Trimming a block won't clear it at all.  It doesn't write to the cells
of the SSD either - at least not the ones being trimmed.  It just
tells the drive controller that the blocks are no longer in use.

Now, the drive controller needs to keep track of which blocks are in
use (which it does whether you use fstrim or not), and that data is
probably stored in some kind of flash so that it is persistent, but
presumably that is managed in such a manner that it is unlikely to
fail before the rest of the drive fails.

On a well-implemented drive trimming actually REDUCES writes.  When
you trim a block the drive controller will stop trying to preserve its
contents.  If you don't trim it, then the controller will preserve its
contents.  Preserving the content of unused blocks necessarily
involves more writing to the drive than just treating as
zero-fillled/etc.

Now, where you're probably getting at the concept of clearing and
zeroing data is that if you try to read a trimmed block the drive
controller probably won't even bother to read the block from the ssd
and will just return zeros.  Those zeros were never written to flash -
they're just like a zero-filled file in a filesystem.  If you write a
bazillion zeros to a file on ext4 it will just record in the
filesystem data that you have a bunch of blocks of zero and it won't
allocate any actual space on disk - reading that file requires no
reading of the actual disk beyond the metadata because they're not
stored in actual extents.  Indeed blocks are more of a virtual thing
on an SSD (or even hard drive these days), so if a logical block isn't
mapped to a physical storage area there isn't anything to read in the
first place.

However, when you trimmed the file the drive didn't go find some area
of flash and fill it with zeros.  It just marked it as unused or
removed its logical mapping to physical storage.
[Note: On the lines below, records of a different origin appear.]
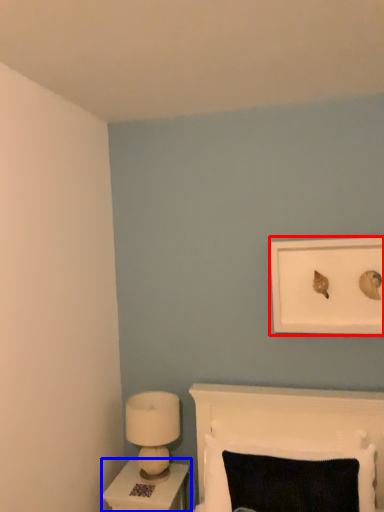 Question: Which of the following is the closest to the observer, picture frame (highlighted by a red box) or nightstand (highlighted by a blue box)?

Choices:
 (A) picture frame
 (B) nightstand

Answer: (A) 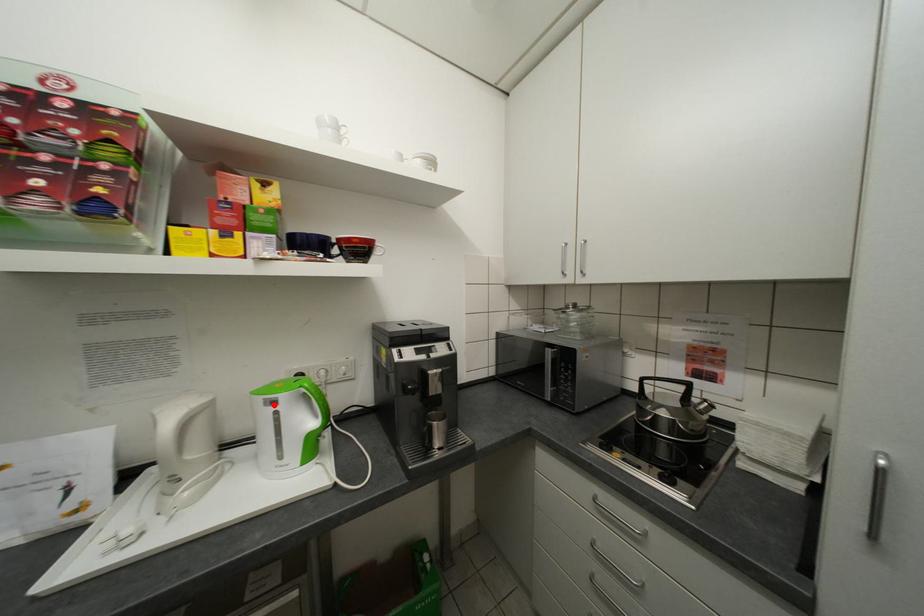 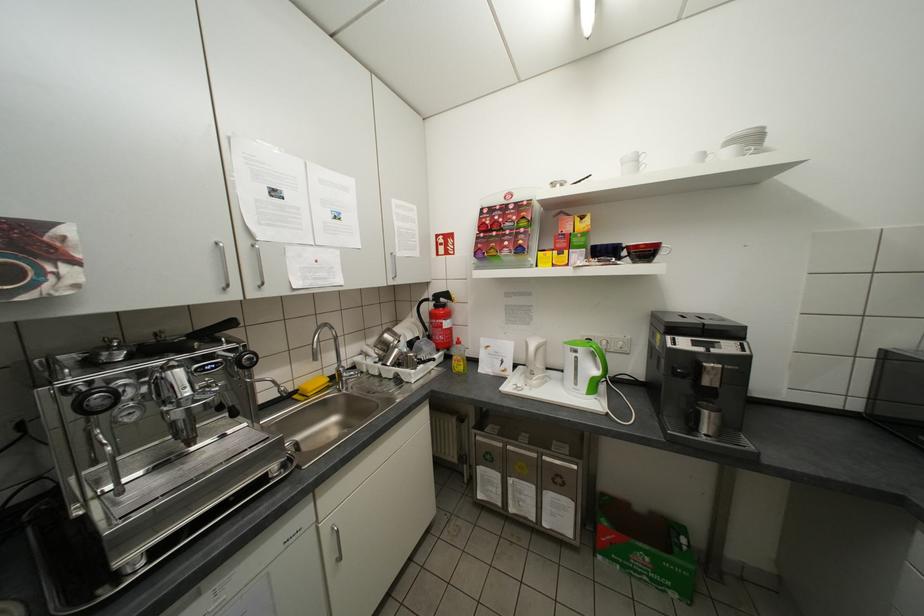 In the second image, find the point that corresponds to the highlighted location in the first image.

(579, 351) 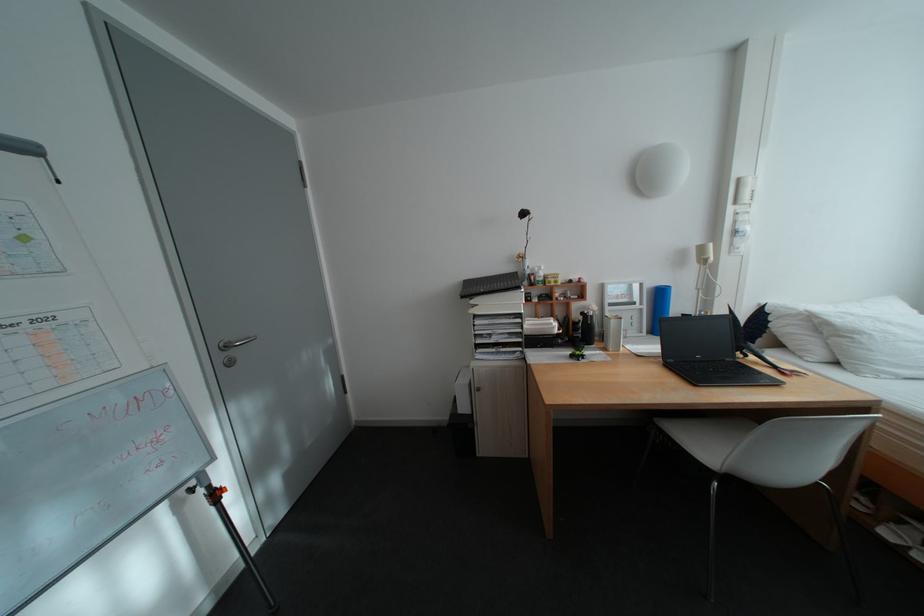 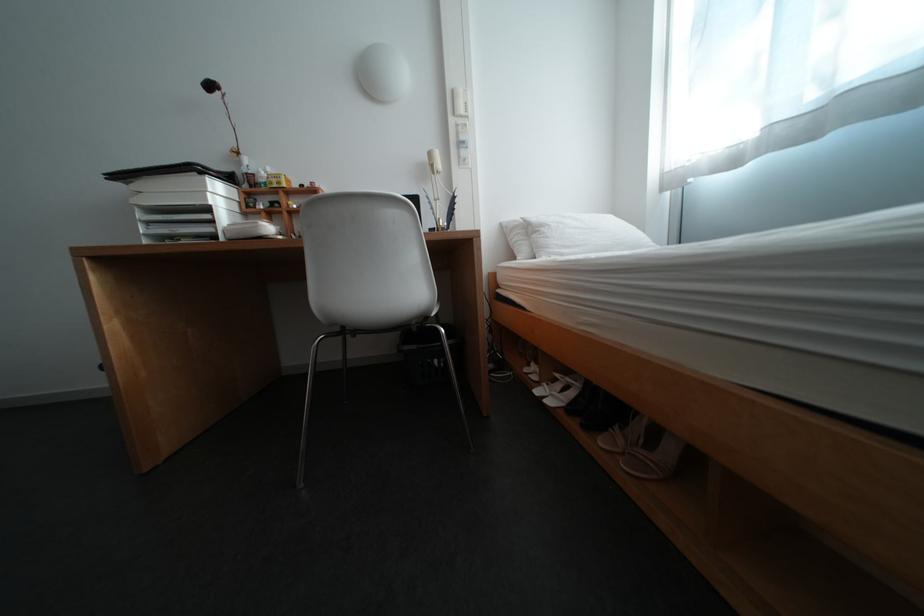 In the second image, find the point that corresponds to pixel 565 325 in the first image.

(270, 224) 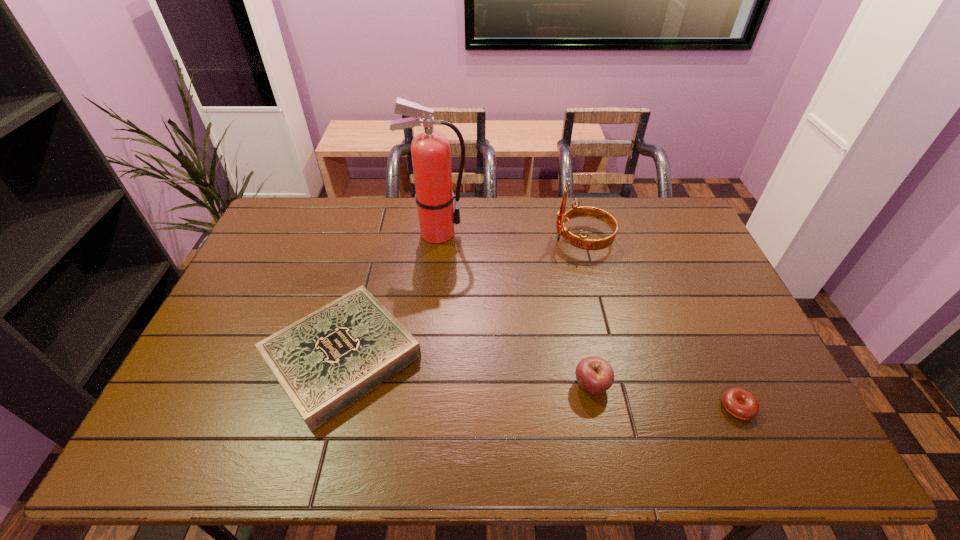 Find the location of a particular element. This screenshot has width=960, height=540. free region located on the side of the third tallest object with the unique marking is located at coordinates (485, 385).

Find the location of a particular element. The image size is (960, 540). vacant space located on the side of the third tallest object with the unique marking is located at coordinates (458, 385).

I want to click on vacant area located 0.330m on the side of the third tallest object with the unique marking, so click(446, 385).

Locate an element on the screen. free region located on the right of the hardback book is located at coordinates (567, 356).

Where is `vacant region located 0.400m on the back of the shortest object`? vacant region located 0.400m on the back of the shortest object is located at coordinates (681, 281).

At what (x,y) coordinates should I click in order to perform the action: click on fire extinguisher located in the far edge section of the desktop. Please return your answer as a coordinate pair (x, y). Looking at the image, I should click on (431, 156).

Where is `tiara at the far edge`? tiara at the far edge is located at coordinates (580, 242).

The width and height of the screenshot is (960, 540). In order to click on object at the near edge in this screenshot , I will do `click(324, 362)`.

Locate an element on the screen. The height and width of the screenshot is (540, 960). object that is at the right edge is located at coordinates (748, 408).

Where is `free region at the far edge`? The width and height of the screenshot is (960, 540). free region at the far edge is located at coordinates (348, 211). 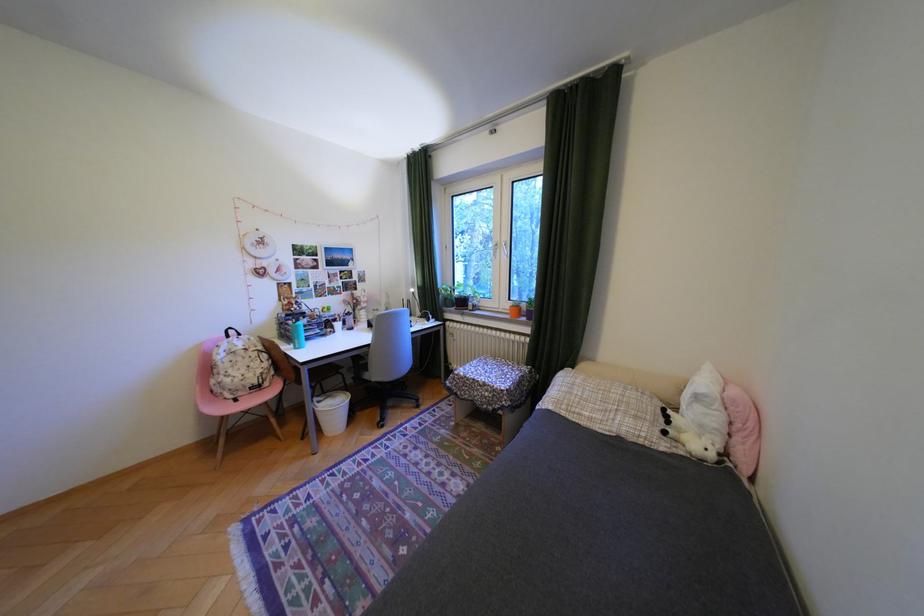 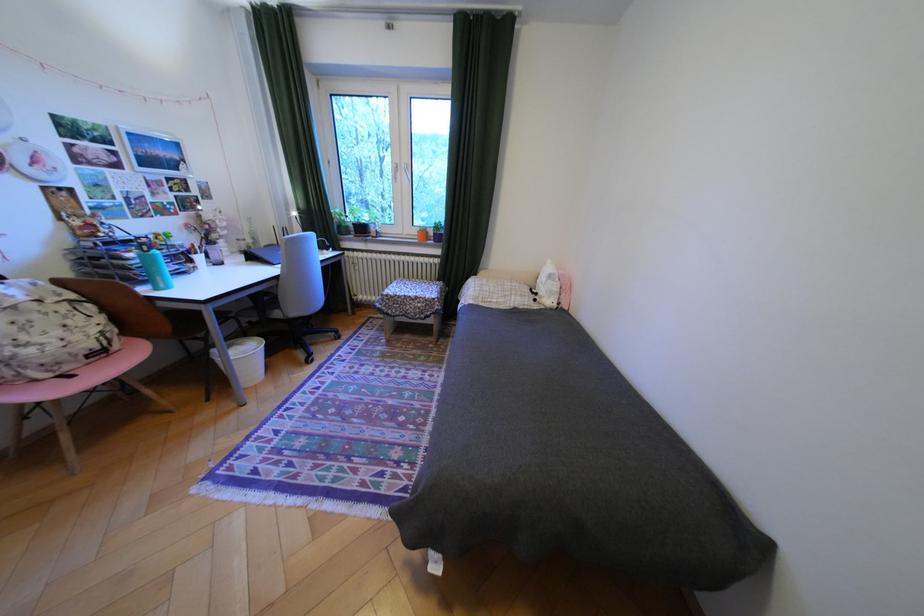 Where in the second image is the point corresponding to (251,394) from the first image?

(79, 368) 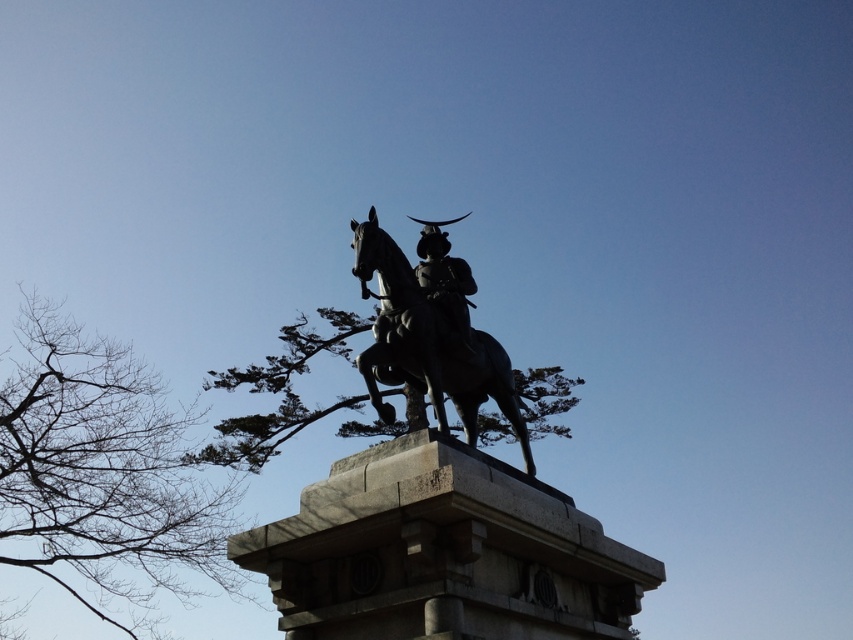 Question: Can you confirm if bare branches at left is positioned to the right of green textured tree at center?

Choices:
 (A) no
 (B) yes

Answer: (A)

Question: Which of these objects is positioned closest to the bronze horse at center?

Choices:
 (A) bronze statue at center
 (B) green textured tree at center

Answer: (A)

Question: Can you confirm if bare branches at left is thinner than shiny bronze helmet at center?

Choices:
 (A) yes
 (B) no

Answer: (B)

Question: Does bare branches at left appear on the right side of green textured tree at center?

Choices:
 (A) yes
 (B) no

Answer: (B)

Question: Which point appears farthest from the camera in this image?

Choices:
 (A) (502, 481)
 (B) (355, 272)
 (C) (22, 353)
 (D) (338, 406)

Answer: (C)

Question: Which object appears closest to the camera in this image?

Choices:
 (A) bronze horse at center
 (B) bronze statue at center
 (C) bare branches at left
 (D) shiny bronze helmet at center

Answer: (B) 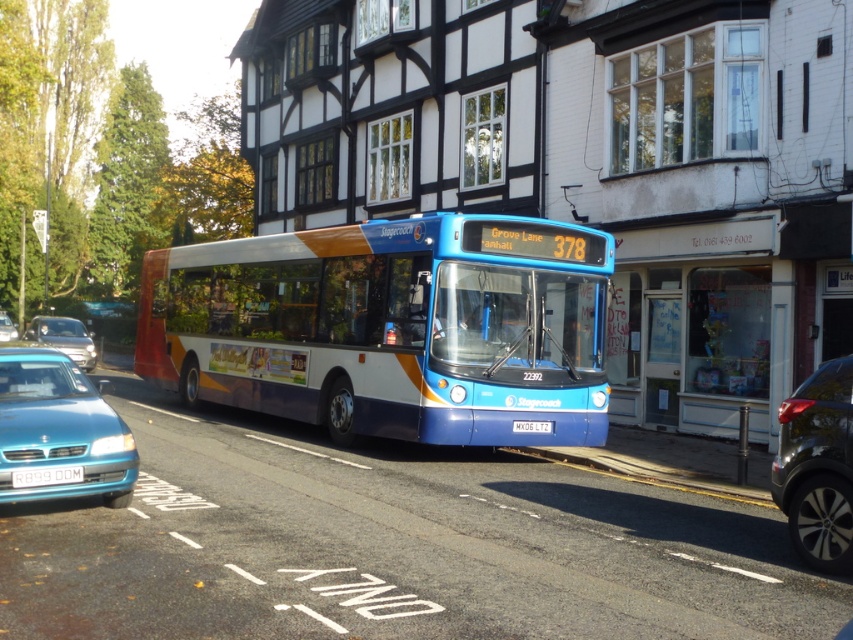 Question: Which point is closer to the camera?

Choices:
 (A) (525, 429)
 (B) (62, 476)

Answer: (B)

Question: Which object is farther from the camera taking this photo?

Choices:
 (A) blue metallic bus at center
 (B) teal glossy car at lower left
 (C) shiny black car at right
 (D) white plastic license plate at lower left

Answer: (B)

Question: Is blue metallic bus at center above teal glossy sedan at lower left?

Choices:
 (A) no
 (B) yes

Answer: (B)

Question: Can you confirm if glass door at center is bigger than white plastic license plate at lower left?

Choices:
 (A) no
 (B) yes

Answer: (B)

Question: Estimate the real-world distances between objects in this image. Which object is closer to the blue metallic bus at center?

Choices:
 (A) glass door at center
 (B) teal glossy sedan at lower left
 (C) shiny black car at right

Answer: (A)

Question: Where is blue metallic bus at center located in relation to white plastic license plate at lower left in the image?

Choices:
 (A) left
 (B) right

Answer: (B)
In theory you should be able to use discard or trim the filesystem
every 5 minutes with no negative effects at all.  In theory.  However,
many controllers (especially old ones) aren't well-implemented and may
not handle this efficiently.  A trim operation is still an operation
the controller has to deal with, and so deferring it to a time when
the drive is idle could improve performance, especially for drives
that don't do a lot of writes.  If a drive has a really lousy
controller then trims might cause its stupid firmware to do stupid
things.  However, this isn't really anything intrinsic to the concept
of trimming.

Fundamentally trimming is just giving the drive more information about
the importance of the data it is storing.  Just about any filesystem
benefits from having more information about what it is storing if it
is well-implemented.  In a perfect world we'd just enable discard on
our mounts and be done with it.

I'd probably just look up the recommendations for your particular
drive around trimming and follow those.  Somebody may have benchmarked
it to determine how brain-dead it is.  If you bought a more name-brand
SSD you're probably more likely to benefit from more frequent
trimming.

I'm personally using zfs which didn't support trim/discard until very
recently, and I'm not on 0.8 yet, so for me it is a bit of a moot
point.  I plan to enable it once I can do so.

-- 
Rich



Re: [gentoo-user] Understanding fstrim...

2020-04-13 Thread Andrea Conti




Have your backup cron job call fstrim once everything is safely backed up?


Well, yes, but that's beside the point.

What I really wanted to stress was that mounting an SSD-backed 
filesystem with "discard" has effects on the ability to recover deleted 
data.


Normally it's not a problem, but shit happens -- and when it happens on 
such a filesystem don't waste time with recovery tools, as all you'll 
get back are files full of 0xFFs.


andrea



Re: [gentoo-user] Understanding fstrim...

2020-04-13 Thread tuxic


Hi Michael,

thank you for replying to my questions! :)

On 04/13 11:06, Michael wrote:
> On Monday, 13 April 2020 06:32:37 BST tu...@posteo.de wrote:
> > Hi,
> > 
> > From the list I already have learned, that most of my concerns regarding
> > the lifetime and maintainance to prolong it are without a
> > reason.
> 
> Probably your concerns about SSD longevity are without a reason, but keep up 
> to date backups just in case.  ;-)

...of course! :)
My question are more driven by curiousty than by anxiety...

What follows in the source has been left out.